The cull was ordered after a mutated version of the SARS-CoV-2 virus was found to have spread among the country's mink herd — one of the world's largest — and then to humans. The AP reported at least 11 people were sickened by a mutated version of the virus.
Multiple mutations of the virus have been found in minks, but a variant known as C5 was the most concerning to scientists, due to its structure. Research from a Danish public health body, the Statens Serum Institut, had suggested that C5 might hinder the effectiveness of a vaccine against COVID-19.
The Danish health ministry said in a press release Thursday that no further cases of the C5 variant have been detected since Sept. 15, and that this variant is now thought to be extinct.
Francois Balloux, director of the University College London Genetics Institute, told The Guardian that "concerns over Cluster 5 may have been overestimated at the time," but that doesn't mean Denmark's cull was wrongly conceived.
"No, the cull was not unjustified," he said. "Mainly because of the number of mink infected with COVID-19. The mutation was not really the justification for me. It was the large mink reservoir of COVID-19. I would also mention that minks escape regularly, so you don't want that risk of infecting the wild animal population, either."
Meanwhile, minks in other countries have also tested positive for the coronavirus, including outbreaks on mink farms in the United States.

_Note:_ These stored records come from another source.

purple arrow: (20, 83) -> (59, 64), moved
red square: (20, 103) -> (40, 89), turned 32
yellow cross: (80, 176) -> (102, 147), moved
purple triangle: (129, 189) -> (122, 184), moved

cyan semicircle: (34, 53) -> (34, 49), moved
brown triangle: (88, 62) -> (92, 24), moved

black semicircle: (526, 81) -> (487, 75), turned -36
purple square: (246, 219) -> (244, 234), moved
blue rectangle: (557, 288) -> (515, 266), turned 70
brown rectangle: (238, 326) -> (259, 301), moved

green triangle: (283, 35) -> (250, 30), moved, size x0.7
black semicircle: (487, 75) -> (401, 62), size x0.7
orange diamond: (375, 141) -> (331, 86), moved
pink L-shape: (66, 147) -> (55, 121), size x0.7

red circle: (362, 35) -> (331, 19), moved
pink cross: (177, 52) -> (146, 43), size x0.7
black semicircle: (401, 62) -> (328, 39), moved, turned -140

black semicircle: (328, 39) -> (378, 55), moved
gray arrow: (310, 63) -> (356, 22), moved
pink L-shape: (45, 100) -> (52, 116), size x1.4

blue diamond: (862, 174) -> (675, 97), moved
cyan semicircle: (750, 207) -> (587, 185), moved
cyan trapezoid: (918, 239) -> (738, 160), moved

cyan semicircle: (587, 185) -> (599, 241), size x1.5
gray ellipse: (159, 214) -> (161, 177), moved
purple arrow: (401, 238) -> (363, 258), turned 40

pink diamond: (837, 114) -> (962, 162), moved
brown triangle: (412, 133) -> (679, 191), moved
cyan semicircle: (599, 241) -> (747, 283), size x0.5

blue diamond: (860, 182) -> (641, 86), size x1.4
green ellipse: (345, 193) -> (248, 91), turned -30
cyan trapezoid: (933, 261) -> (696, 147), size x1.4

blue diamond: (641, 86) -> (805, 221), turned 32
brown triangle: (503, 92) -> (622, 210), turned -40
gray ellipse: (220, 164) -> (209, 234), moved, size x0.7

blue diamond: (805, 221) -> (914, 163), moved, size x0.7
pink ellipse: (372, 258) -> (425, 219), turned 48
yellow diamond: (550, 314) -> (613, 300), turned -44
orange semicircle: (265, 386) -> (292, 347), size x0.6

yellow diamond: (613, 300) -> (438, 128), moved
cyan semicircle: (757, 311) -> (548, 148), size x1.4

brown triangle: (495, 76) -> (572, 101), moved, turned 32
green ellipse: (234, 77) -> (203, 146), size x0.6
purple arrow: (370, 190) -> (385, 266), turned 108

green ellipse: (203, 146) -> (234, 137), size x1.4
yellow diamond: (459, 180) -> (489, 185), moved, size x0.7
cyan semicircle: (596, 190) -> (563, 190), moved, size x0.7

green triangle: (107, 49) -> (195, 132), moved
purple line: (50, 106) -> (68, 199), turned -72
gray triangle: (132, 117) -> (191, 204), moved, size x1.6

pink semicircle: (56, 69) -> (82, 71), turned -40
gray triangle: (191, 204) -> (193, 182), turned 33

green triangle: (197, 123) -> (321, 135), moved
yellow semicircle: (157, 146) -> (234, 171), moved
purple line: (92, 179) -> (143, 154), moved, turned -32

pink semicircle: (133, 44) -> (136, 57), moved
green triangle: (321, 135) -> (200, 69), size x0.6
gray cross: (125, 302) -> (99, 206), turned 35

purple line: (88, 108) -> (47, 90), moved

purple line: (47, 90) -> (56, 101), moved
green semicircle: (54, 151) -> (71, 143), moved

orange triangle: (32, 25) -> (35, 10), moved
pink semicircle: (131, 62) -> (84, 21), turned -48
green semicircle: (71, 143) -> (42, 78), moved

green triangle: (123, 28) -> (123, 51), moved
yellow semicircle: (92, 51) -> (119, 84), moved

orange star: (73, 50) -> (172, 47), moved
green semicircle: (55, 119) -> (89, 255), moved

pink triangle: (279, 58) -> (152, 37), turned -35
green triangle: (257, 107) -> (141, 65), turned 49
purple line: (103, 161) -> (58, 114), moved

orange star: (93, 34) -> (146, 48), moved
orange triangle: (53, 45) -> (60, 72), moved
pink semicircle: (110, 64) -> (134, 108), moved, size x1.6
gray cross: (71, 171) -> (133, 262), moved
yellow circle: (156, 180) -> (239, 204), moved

On Thursday, authorities in Ireland said all minks would be culled on three farms there due to coronavirus concerns, the BBC reported. Greece announced last week it had culled minks on farms where the animals had tested positive.
Sweden's health agency said Thursday that a number of people working in the mink industry there had tested positive for the coronavirus, and it was working to analyze any connection between infected minks and infected people.
According to the AP's Copenhagen bureau: "There are 1,139 mink farms in Denmark, employing about 6,000 people. Breeders have said the culling will put an end to the industry."